Славься! Коронация «попаданца» — страница 29 из 59

— У нас хорошая разведка и контрразведка, мы можем уже на равных играть с англичанами в этом плане. Зачем разводить подобное представление перед тем, кого мы можем легко переиграть?

— Виктор. — Александр улыбнулся. — Во всем этом деле есть несколько нюансов. Во-первых, наша внутренняя оппозиция. Вы думаете, что после событий осени-зимы 1867 года она исчезла? И люди, которые были убежденными сторонниками наших оппонентов по внутриполитической игре, изменили свое мнение, радостно приняв и меня, и предлагаемую программу модернизации государства и общества? Было бы наивно считать это таковым. Осенью 1867 года я своими жесткими, решительными действиями просто предотвратил гражданскую войну, которая бы расколола общество. Но внутренние враги и им сочувствующие у нас остались.
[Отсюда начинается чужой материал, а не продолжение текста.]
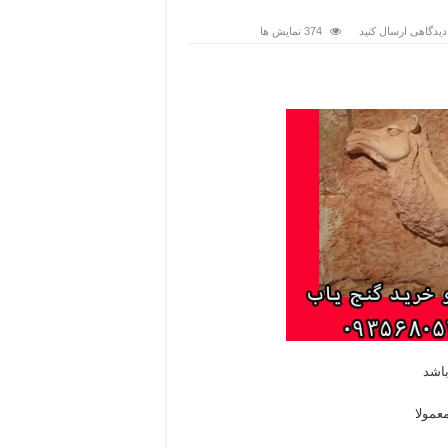
دیدگاهی ارسال کنید
374 نمایش ها
باشد
عمولا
Я не уверен, что это известно в Лондоне, но поймите меня правильно, недооценивать противника нельзя. Тем более такого. Если они начнут копать под этих слегка напуганных и выжидающих людей, ситуация в государстве очень сильно дестабилизируется.

— И как они это сделают? Организуют вооруженное восстание, как в Польше?

— Безусловно. Несколько таких восстаний, которые мы, конечно, разобьем. Но… потом они могут перейти к совершенно иной тактике. Например, помогая нашим внутренним врагам продвигаться по служебной и должностной лестнице, закидывая их в руководство государством. Вы ведь читали отчет Путятина о том, что в среде военных офицеров, формально присягнувших мне и прошедших курс переподготовки, бродит недовольство. Им не нравятся новые порядки. Хотя открыто они против них не выступают. Тот же Михаил Драгомиров. Он на всех публичных собраниях придерживается моей линии, однако на него поступал уже не один донос, дескать, за глаза и в приватных беседах Михаил Иванович поговаривает о том, что я разваливаю армию.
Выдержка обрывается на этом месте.